- Education: University of Virginia University of Minnesota
- Occupation: Physician

= Hugh Butt =

American physician

Hugh Roland Butt (January 8, 1910 – August 16, 2008) was an American physician who developed methods to treat hemorrhaging patients with vitamin K.

Butt was born in Belhaven, North Carolina. He earned his M.D. from the University of Virginia in 1933 and a master's degree in medicine from the University of Minnesota in 1937.

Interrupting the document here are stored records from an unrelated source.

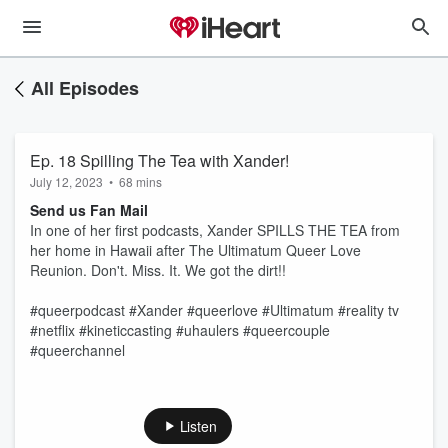
All Episodes
Ep. 18 Spilling The Tea with Xander!
July 12, 2023
•
68 mins
Send us Fan Mail
In one of her first podcasts, Xander SPILLS THE TEA from
her home in Hawaii after The Ultimatum Queer Love
Reunion. Don't. Miss. It. We got the dirt!!
#queerpodcast #Xander #queerlove #Ultimatum #reality tv
#netflix #kineticcasting #uhaulers #queercouple
#queerchannel
Listen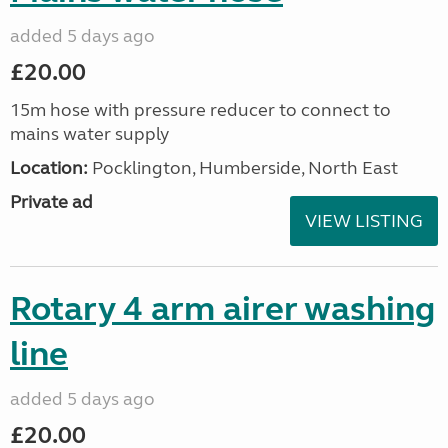
added 5 days ago
£20.00
15m hose with pressure reducer to connect to
mains water supply
Location:
Pocklington, Humberside, North East
Private ad
VIEW LISTING
Rotary 4 arm airer washing
line
added 5 days ago
£20.00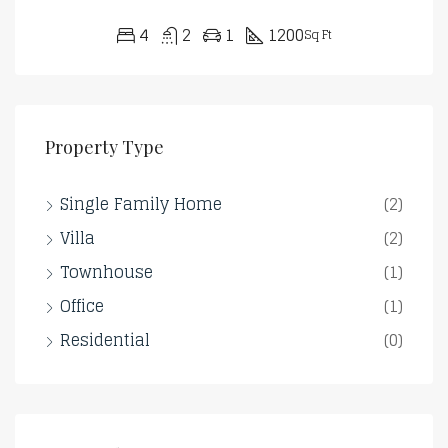
4
2
1
1200
Sq Ft
Property Type
Single Family Home
(2)
Villa
(2)
Townhouse
(1)
Office
(1)
Residential
(0)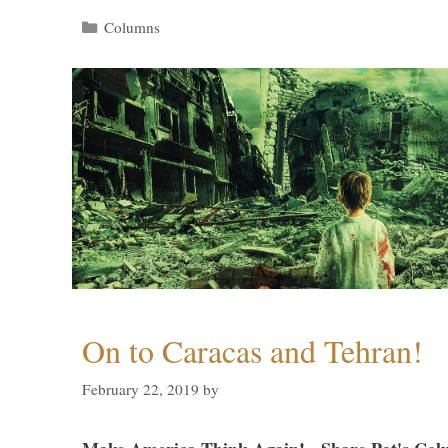
Categories
Columns
On to Caracas and Tehran!
February 22, 2019
by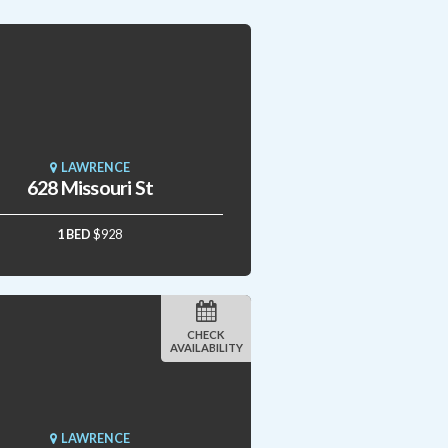
LAWRENCE
628 Missouri St
1 BED
$928
CHECK
AVAILABILITY
LAWRENCE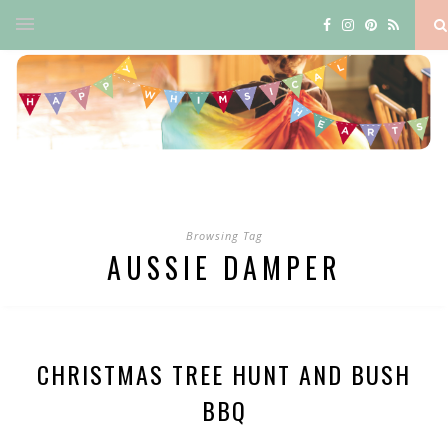
Browsing Tag
AUSSIE DAMPER
CHRISTMAS TREE HUNT AND BUSH
BBQ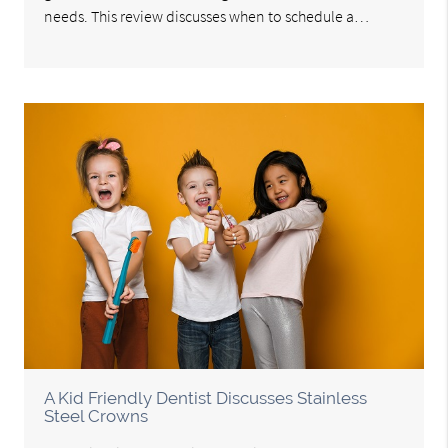
needs. This review discusses when to schedule a…
A Kid Friendly Dentist Discusses Stainless
Steel Crowns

Butt was a resident at the Mayo Clinic when he made his most notable finding that Vitamin K stopped bleeding in patients with jaundice, previously a fatal condition. He later worked with dicumarol isolated by Paul Link, and conducted the first human studies that demonstrated its blood thinning properties. He worked at the Mayo Clinic his entire career, including terms on both the board of governors and board of trustees and was widely considered the last link to its founders (he was supervised by William Mayo). After becoming an assistant professor in 1943, Butt studied liver disease, especially cirrhosis. He was appointed full professor in 1952, after which he began focusing on administrative issues. He was a leading advocate of continuing education for doctors.

Butt served as president of the American College of Physicians in 1971 and 1972, and retired in the 1980s. He died in Rochester, Minnesota.